Ransomware Group: INCRANSOM

VICTIM NAME: piercecountylibrary[.]org

NOTE: No files or stolen information are [exfiltrated/downloaded/taken/hosted/seen/reposted/disclosed] by RedPacket Security. Any legal issues relating to the content of the files should be directed at the attackers directly, not RedPacket Security. This blog is simply posting an editorial news post informing that a company has fallen victim to a ransomware attack. RedPacket Security is in no way affiliated or aligned with any ransomware threat actors or groups and will not host infringing content. The information on this page is fully automated and redacted whilst being scraped directly from the INCRANSOM Onion Dark Web Tor Blog page.

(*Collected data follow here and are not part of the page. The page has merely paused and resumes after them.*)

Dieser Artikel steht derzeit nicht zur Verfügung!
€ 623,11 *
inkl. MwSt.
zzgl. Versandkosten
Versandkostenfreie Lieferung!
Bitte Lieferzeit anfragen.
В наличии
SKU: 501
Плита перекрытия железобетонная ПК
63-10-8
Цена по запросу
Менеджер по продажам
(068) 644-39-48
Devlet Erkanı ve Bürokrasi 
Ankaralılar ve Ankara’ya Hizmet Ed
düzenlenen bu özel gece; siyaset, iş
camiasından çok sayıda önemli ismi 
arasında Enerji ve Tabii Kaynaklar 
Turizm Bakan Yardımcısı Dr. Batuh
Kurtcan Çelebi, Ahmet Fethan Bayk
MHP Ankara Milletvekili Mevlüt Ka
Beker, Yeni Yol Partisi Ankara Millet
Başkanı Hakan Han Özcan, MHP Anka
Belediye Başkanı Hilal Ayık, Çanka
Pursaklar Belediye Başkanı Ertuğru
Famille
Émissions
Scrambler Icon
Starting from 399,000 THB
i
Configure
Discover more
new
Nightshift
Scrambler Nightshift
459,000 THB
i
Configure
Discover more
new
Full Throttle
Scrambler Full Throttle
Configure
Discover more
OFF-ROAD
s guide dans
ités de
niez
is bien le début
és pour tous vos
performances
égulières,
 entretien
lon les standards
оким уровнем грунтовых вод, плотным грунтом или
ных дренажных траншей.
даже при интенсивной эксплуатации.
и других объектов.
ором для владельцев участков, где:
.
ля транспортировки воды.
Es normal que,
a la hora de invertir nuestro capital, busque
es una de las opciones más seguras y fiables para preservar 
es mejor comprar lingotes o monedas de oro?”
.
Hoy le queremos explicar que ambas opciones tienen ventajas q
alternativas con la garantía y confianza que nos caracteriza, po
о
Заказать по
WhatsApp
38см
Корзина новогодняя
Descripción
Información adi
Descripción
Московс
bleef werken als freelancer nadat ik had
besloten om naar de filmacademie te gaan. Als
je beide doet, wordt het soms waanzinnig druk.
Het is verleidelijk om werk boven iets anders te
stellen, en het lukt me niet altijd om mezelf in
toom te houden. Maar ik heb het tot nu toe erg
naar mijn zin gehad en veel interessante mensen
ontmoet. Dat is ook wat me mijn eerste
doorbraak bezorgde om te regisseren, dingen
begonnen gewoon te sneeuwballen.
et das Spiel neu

AI Generated Summary of the Ransomware Leak Page

The ransomware leak involves the Pierce County Library System, a public library network comprising 20 locations in the US. The breach was discovered on May 22, 2025, and it appears the attack date was also around the same time. The affected organization offers free access to a vast collection of books, media, and educational programs for families and children, emphasizing its role in community education and engagement. The leak includes a screenshot of internal data, suggesting that sensitive information may have been compromised. However, specific details about the data leaked or the extent of the breach have not been publicly disclosed.

The cybercriminal group responsible for the attack is identified as “incransom.” The incident involved data that could relate to various organizational information such as employee data, third-party associations, and user details, although no PII has been revealed in the available information. Notably, the breach is linked to the distribution of info-stealer malware, with notable variants like Raccoon and RedLine detected as part of the attack’s activity. The affected library’s domain is piercecountylibrary.org, and the organization is recognized for its role in educational services. Despite the breach, there is no evidence suggesting the leak includes harmful or explicit content, but it may impact organizational security and public trust.